[MachineSink] Extend loop sinking capability (#117247)

The current MIR cycle sinking capabilities are rather limited. It only support sinking copies into a single successor block while obeying limits. This opt-in feature adds a more aggressive option, that is not limited to the above concerns. The feature will try to "sink" by duplicating any top-level preheader instruction (that we are sure is safe to sink) into any user block, then does some dead code cleanup. In particular, this is useful for high RP situations when loop bodies have control flow.
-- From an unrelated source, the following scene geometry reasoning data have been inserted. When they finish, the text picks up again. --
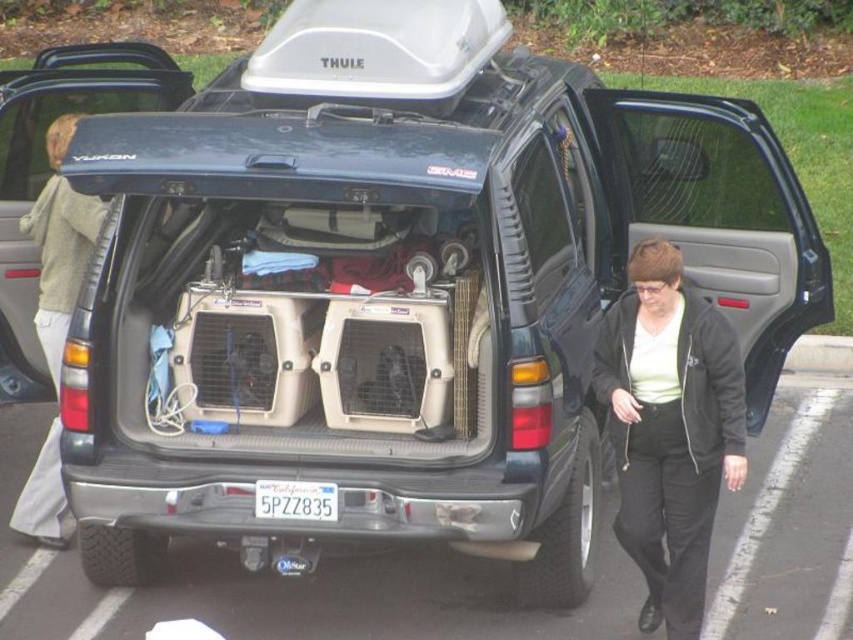 Can you confirm if black rubber parking lot at lower center is taller than black matte jacket at lower right?

No, black rubber parking lot at lower center is not taller than black matte jacket at lower right.

Does black rubber parking lot at lower center have a lesser width compared to black matte jacket at lower right?

Incorrect, black rubber parking lot at lower center's width is not less than black matte jacket at lower right's.

Locate an element on the screen. This screenshot has height=640, width=853. black rubber parking lot at lower center is located at coordinates (328, 600).

Does black rubber parking lot at lower center have a lesser height compared to light brown cotton pants at left?

Indeed, black rubber parking lot at lower center has a lesser height compared to light brown cotton pants at left.

Who is shorter, black rubber parking lot at lower center or light brown cotton pants at left?

Standing shorter between the two is black rubber parking lot at lower center.

Where is `black rubber parking lot at lower center`? black rubber parking lot at lower center is located at coordinates (328, 600).

Does black rubber parking lot at lower center appear over white plastic license plate at center?

No, black rubber parking lot at lower center is not above white plastic license plate at center.

Describe the element at coordinates (328, 600) in the screenshot. I see `black rubber parking lot at lower center` at that location.

You are a GUI agent. You are given a task and a screenshot of the screen. Output one action in this format:
    pyautogui.click(x=<x>, y=<y>)
    Task: Click on the black rubber parking lot at lower center
    
    Given the screenshot: What is the action you would take?
    pyautogui.click(x=328, y=600)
author: Jeffrey Byrnes <jeffrey.byrnes@amd.com> 2025-01-23 17:08:23 -0800
committer: GitHub <noreply@github.com> 2025-01-23 17:08:23 -0800
commit: acb7859f075f91b1105c04c37c6aa85db27a898a (patch)
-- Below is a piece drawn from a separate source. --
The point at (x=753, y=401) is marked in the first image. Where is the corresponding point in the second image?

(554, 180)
tree: 3649d5c5dee305add91d3727d6d9337319f32cb8 /llvm/lib/CodeGen/MachineSink.cpp
parent: 24f177df61f673804a612dc48279c517bdecd696 (diff)
download: llvm-acb7859f075f91b1105c04c37c6aa85db27a898a.zip
llvm-acb7859f075f91b1105c04c37c6aa85db27a898a.tar.gz
llvm-acb7859f075f91b1105c04c37c6aa85db27a898a.tar.bz2
1 files changed, 176 insertions, 91 deletions
diff --git a/llvm/lib/CodeGen/MachineSink.cpp b/llvm/lib/CodeGen/MachineSink.cpp
index 03d93ce..5cb5c0b 100644
--- a/llvm/lib/CodeGen/MachineSink.cpp
+++ b/llvm/lib/CodeGen/MachineSink.cpp
@@ -45,6 +45,7 @@
 #include "llvm/CodeGen/TargetInstrInfo.h"
 #include "llvm/CodeGen/TargetPassConfig.h"
 #include "llvm/CodeGen/TargetRegisterInfo.h"
+#include "llvm/CodeGen/TargetSchedule.h"
 #include "llvm/CodeGen/TargetSubtargetInfo.h"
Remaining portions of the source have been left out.